→ What the task asks
From the line with "وجه وصفی حال distribute چی میشه؟" to the line with "hrten sie heil", output every line below exactly, both ends included. Skip the pictures.

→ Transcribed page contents
+++++

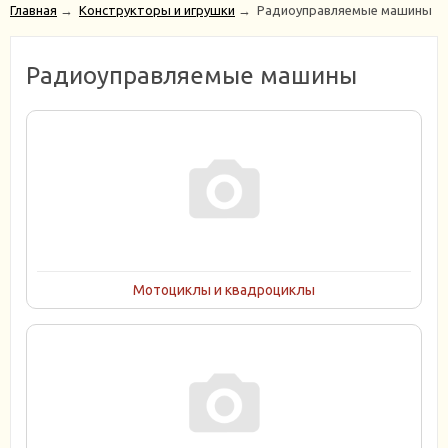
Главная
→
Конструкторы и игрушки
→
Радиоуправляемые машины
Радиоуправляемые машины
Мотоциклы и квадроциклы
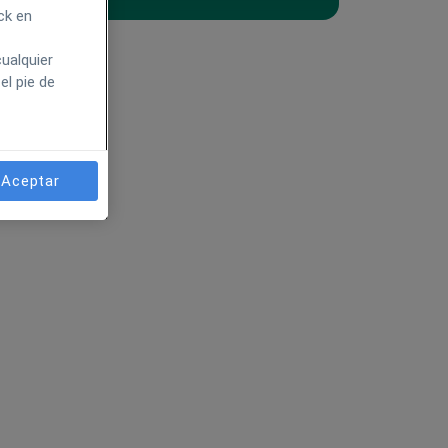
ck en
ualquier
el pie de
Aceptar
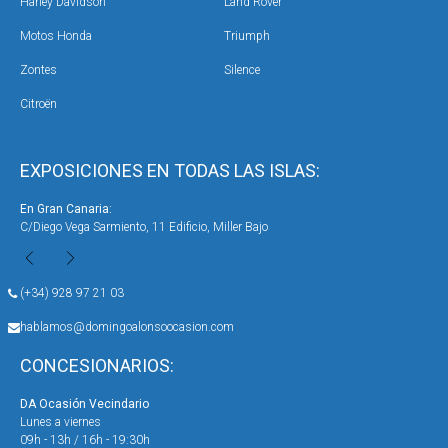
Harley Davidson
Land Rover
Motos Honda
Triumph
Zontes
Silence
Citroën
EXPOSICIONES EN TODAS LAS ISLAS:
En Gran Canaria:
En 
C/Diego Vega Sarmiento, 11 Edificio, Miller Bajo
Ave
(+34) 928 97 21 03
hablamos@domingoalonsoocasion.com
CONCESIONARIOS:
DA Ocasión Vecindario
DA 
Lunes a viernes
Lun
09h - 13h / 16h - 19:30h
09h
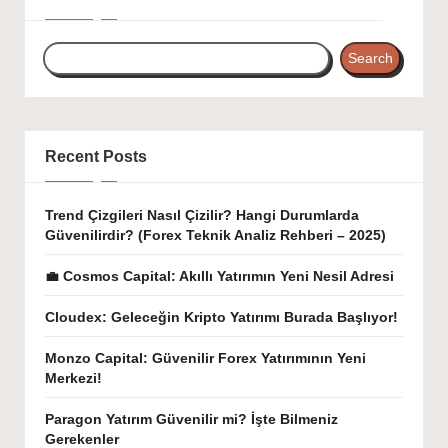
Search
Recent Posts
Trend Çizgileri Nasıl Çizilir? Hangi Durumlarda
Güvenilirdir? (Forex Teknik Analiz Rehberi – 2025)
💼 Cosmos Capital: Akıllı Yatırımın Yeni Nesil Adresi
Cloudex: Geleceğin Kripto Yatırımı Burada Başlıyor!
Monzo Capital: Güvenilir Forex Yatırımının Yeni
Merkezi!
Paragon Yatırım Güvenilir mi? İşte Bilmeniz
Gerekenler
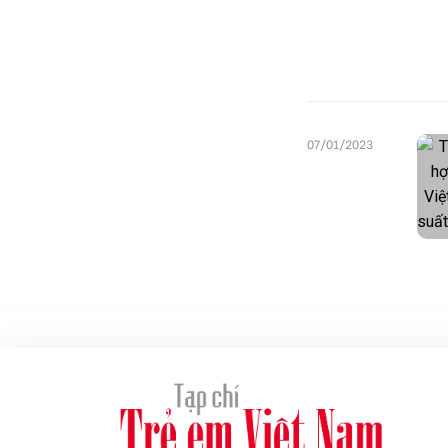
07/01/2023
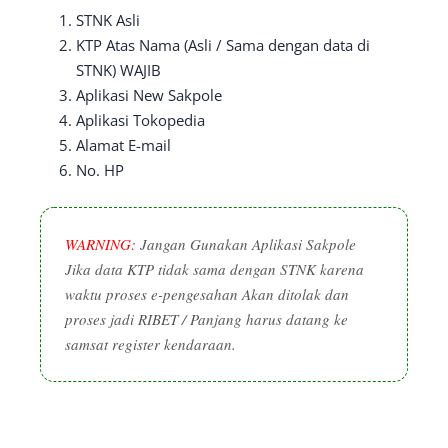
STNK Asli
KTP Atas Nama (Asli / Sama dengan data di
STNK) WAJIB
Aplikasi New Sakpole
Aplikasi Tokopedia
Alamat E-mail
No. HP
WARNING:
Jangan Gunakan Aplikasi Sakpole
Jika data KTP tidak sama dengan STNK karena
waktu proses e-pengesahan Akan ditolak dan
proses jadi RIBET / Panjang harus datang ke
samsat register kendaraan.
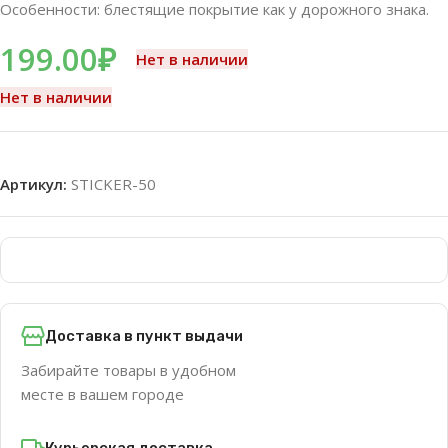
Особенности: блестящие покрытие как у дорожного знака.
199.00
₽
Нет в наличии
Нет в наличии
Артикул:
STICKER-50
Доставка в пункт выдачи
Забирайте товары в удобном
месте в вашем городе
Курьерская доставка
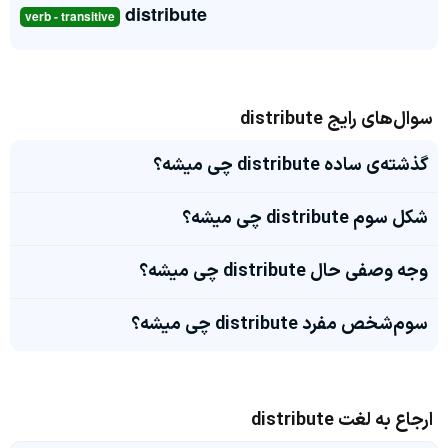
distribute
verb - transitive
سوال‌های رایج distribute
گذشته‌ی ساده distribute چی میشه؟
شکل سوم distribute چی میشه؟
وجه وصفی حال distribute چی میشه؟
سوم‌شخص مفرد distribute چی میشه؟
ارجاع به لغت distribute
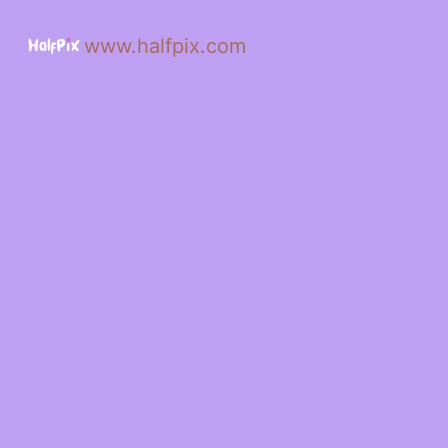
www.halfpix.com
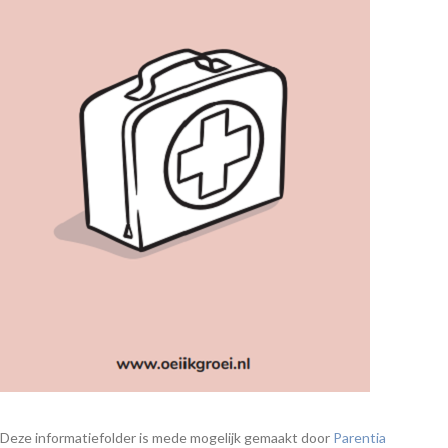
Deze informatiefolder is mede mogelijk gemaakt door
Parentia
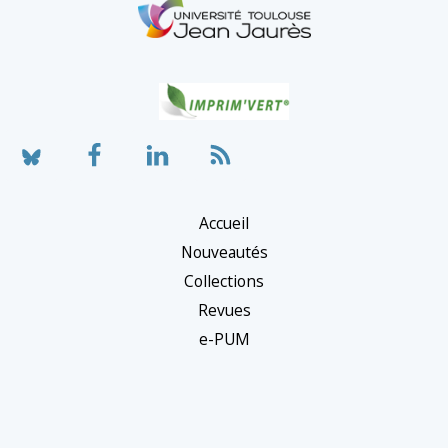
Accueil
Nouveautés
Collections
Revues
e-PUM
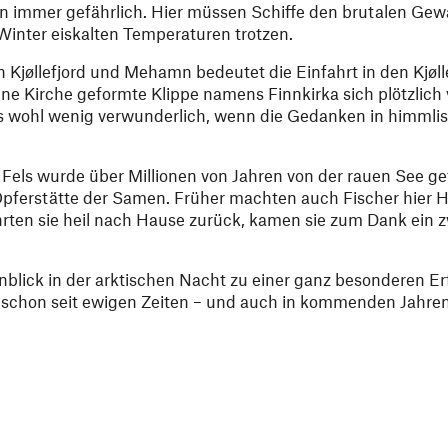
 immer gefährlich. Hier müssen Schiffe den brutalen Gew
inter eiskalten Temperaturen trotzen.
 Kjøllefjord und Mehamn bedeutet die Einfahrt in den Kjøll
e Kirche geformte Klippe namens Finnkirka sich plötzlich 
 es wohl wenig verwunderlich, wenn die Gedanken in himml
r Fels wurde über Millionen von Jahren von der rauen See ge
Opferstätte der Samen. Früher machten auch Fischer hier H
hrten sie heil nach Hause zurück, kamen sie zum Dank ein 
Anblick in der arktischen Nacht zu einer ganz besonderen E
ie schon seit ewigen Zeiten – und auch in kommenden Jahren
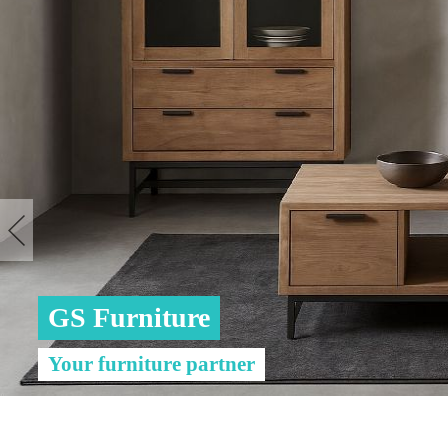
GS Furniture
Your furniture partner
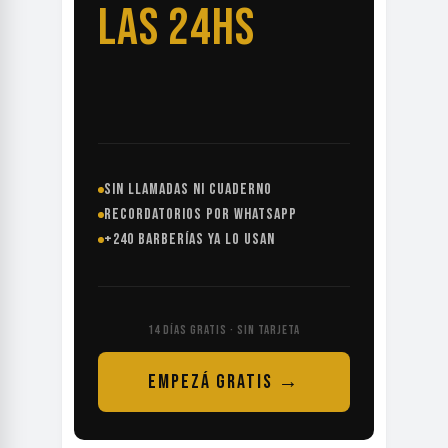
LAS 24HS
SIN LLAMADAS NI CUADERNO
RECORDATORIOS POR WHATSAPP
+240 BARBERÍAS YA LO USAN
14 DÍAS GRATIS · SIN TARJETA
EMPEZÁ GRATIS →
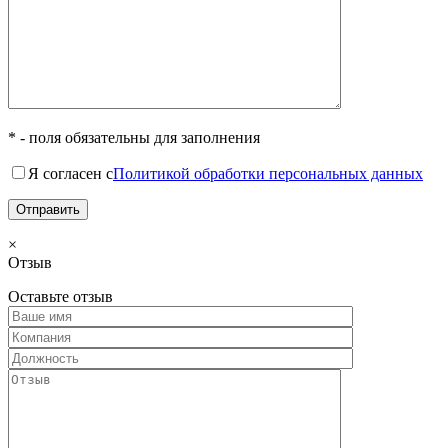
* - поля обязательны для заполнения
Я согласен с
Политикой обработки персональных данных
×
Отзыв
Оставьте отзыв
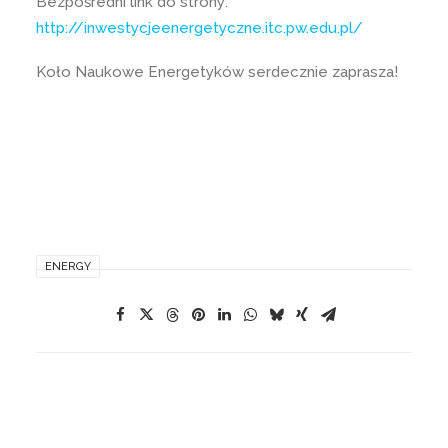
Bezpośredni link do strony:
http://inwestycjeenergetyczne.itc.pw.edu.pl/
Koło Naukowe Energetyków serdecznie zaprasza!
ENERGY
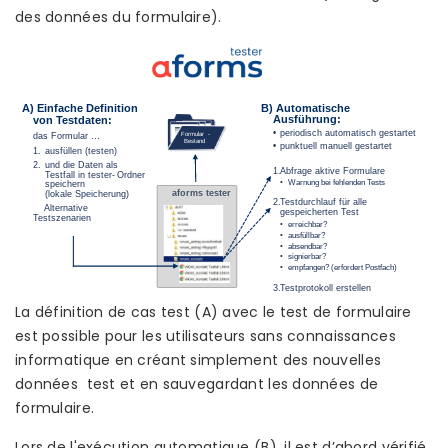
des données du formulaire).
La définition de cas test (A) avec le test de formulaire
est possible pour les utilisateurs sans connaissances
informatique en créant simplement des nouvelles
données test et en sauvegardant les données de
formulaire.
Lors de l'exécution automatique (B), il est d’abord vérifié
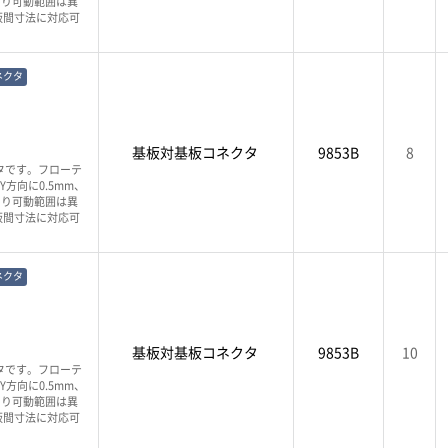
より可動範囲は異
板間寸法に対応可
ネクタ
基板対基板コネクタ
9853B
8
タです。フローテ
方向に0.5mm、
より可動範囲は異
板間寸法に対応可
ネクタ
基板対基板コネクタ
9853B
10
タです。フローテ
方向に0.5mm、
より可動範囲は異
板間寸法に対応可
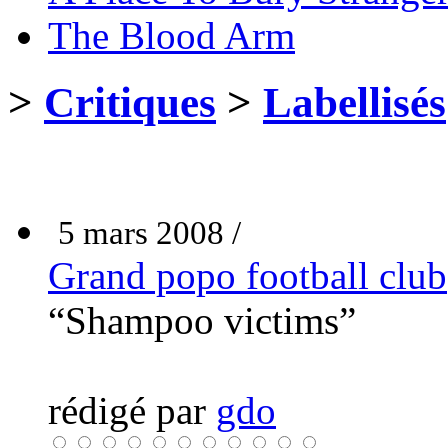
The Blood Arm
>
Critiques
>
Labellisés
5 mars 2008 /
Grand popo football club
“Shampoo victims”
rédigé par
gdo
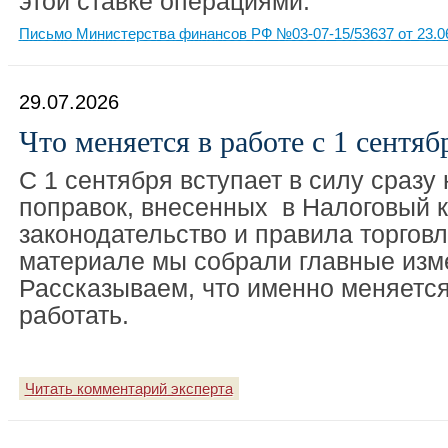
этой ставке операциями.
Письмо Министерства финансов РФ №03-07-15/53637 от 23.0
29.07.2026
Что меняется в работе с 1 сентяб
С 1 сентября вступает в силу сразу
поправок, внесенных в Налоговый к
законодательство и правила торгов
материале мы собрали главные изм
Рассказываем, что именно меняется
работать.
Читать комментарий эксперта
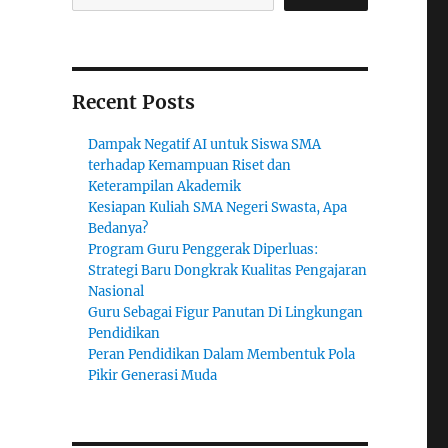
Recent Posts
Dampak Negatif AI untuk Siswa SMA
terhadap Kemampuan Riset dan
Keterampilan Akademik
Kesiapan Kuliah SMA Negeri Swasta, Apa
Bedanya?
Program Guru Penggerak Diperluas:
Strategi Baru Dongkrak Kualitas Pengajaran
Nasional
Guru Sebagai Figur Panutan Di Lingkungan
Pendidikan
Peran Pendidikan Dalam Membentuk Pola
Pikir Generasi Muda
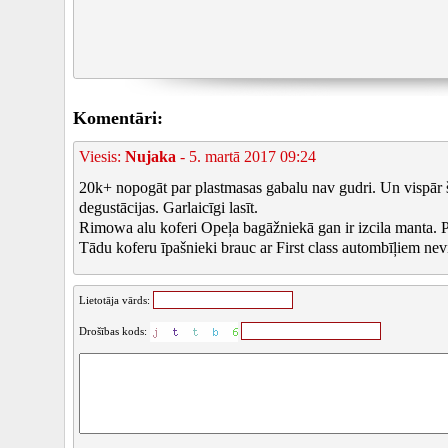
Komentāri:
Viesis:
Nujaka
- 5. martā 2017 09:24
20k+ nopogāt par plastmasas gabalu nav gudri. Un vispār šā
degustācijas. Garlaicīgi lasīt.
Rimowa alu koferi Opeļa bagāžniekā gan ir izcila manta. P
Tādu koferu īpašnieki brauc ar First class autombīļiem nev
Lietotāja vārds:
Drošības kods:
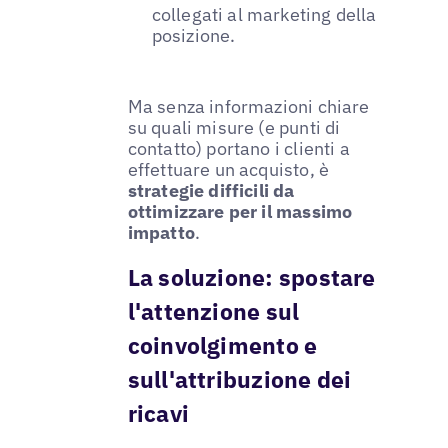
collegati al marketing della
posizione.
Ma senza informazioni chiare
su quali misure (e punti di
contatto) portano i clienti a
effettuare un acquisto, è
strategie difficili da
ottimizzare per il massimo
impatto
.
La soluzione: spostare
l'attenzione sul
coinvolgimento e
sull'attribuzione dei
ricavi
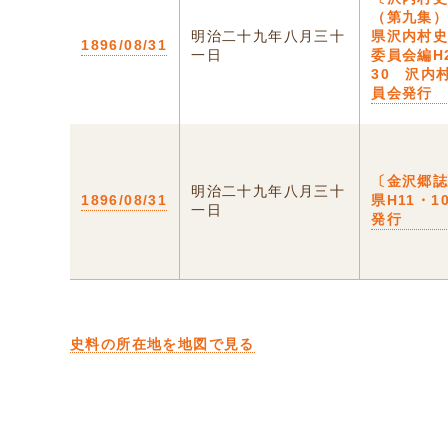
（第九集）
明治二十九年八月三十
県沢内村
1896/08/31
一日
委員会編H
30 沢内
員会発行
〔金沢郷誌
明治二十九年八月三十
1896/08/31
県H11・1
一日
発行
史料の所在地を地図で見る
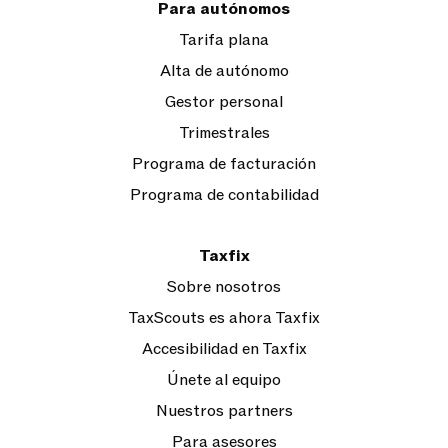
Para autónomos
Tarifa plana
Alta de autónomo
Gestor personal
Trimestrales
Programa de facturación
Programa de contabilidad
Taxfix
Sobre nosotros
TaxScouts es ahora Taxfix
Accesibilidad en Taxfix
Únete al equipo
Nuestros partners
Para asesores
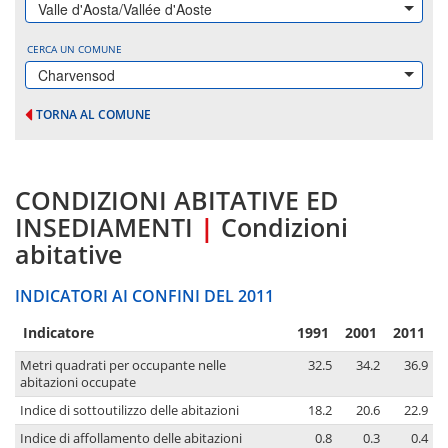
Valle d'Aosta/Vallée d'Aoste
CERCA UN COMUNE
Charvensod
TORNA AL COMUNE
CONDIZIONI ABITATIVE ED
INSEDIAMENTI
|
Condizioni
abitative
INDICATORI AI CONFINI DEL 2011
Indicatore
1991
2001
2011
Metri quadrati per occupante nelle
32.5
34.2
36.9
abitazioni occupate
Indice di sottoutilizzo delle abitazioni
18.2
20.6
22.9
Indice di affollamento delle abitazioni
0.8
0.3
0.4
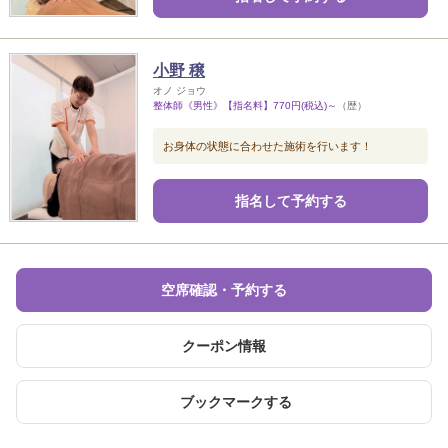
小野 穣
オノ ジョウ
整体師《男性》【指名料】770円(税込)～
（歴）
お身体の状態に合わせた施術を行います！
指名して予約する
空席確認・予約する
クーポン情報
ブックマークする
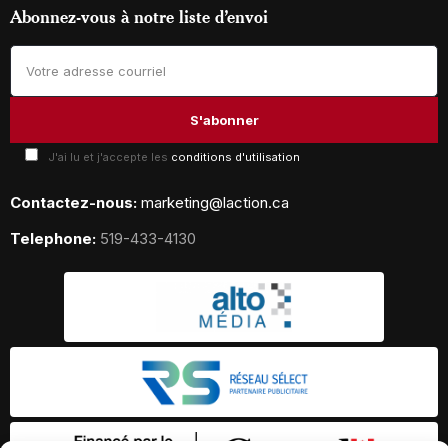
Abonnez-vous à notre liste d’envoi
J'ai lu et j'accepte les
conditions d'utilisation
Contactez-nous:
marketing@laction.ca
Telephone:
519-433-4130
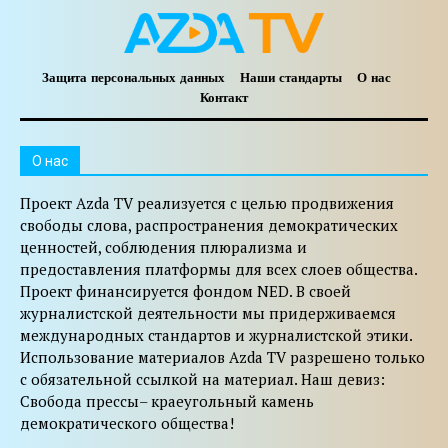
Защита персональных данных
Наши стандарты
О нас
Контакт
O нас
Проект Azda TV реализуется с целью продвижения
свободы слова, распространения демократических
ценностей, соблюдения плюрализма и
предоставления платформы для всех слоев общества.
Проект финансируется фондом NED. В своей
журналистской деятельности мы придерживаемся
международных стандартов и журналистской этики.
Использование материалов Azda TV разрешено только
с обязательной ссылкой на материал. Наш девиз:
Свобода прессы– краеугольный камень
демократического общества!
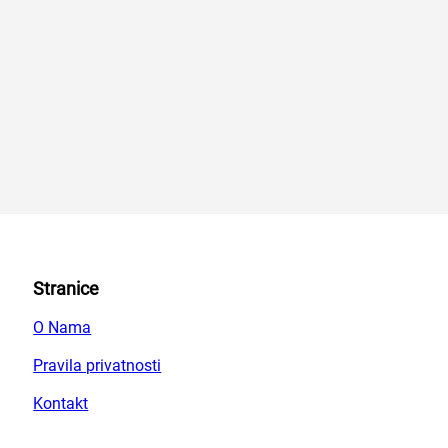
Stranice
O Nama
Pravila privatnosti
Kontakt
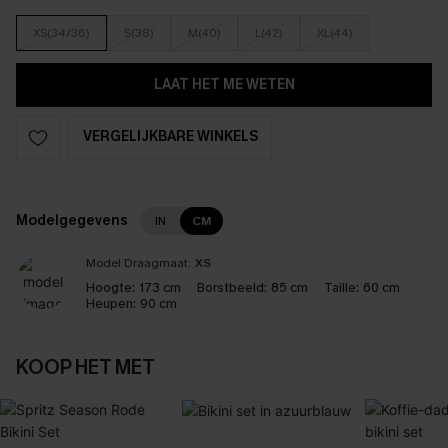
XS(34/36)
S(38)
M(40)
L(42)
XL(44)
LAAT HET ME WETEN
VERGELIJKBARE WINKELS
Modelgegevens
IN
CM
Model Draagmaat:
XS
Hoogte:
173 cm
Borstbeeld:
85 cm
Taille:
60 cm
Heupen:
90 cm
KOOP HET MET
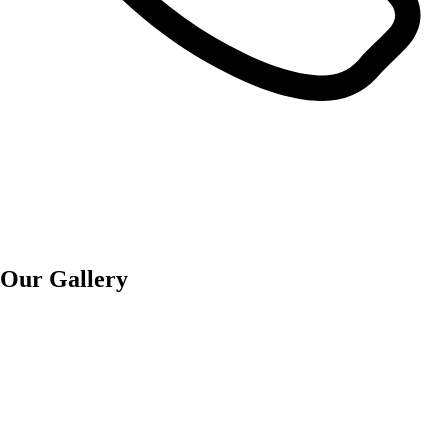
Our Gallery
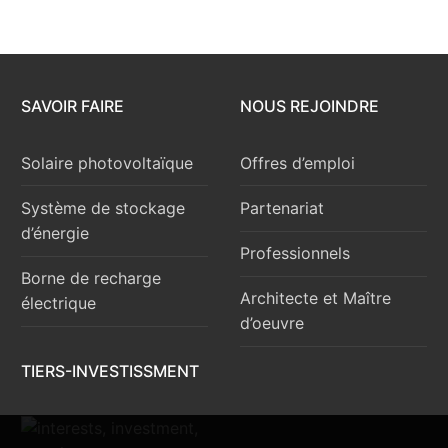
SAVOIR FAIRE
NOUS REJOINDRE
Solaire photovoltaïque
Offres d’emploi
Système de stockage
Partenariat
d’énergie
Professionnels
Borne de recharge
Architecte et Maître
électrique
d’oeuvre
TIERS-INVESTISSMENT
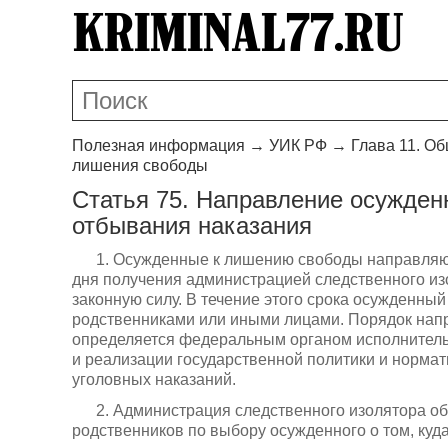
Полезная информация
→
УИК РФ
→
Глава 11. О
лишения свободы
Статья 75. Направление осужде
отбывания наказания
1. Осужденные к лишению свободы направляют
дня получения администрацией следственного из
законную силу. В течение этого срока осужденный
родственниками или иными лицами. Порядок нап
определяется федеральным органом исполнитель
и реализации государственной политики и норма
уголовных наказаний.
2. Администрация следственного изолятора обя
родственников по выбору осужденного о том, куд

+++++

→ Your solution
وجه وصفی حال distribute چی میشه؟
سوم‌شخص مفرد distribute چی میشه؟
ارجاع به لغت distribute
www.halfpix.com
Deze informatiefolder is mede mogelijk gemaakt door
Parentia
Accueil
Nouveautés
Collections
Revues
e-PUM
 immer gefährlich. Hier müssen Schiffe den brutalen Gew
inter eiskalten Temperaturen trotzen.
 Kjøllefjord und Mehamn bedeutet die Einfahrt in den Kjøll
e Kirche geformte Klippe namens Finnkirka sich plötzlich 
 es wohl wenig verwunderlich, wenn die Gedanken in himml
r Fels wurde über Millionen von Jahren von der rauen See ge
Opferstätte der Samen. Früher machten auch Fischer hier H
hrten sie heil nach Hause zurück, kamen sie zum Dank ein 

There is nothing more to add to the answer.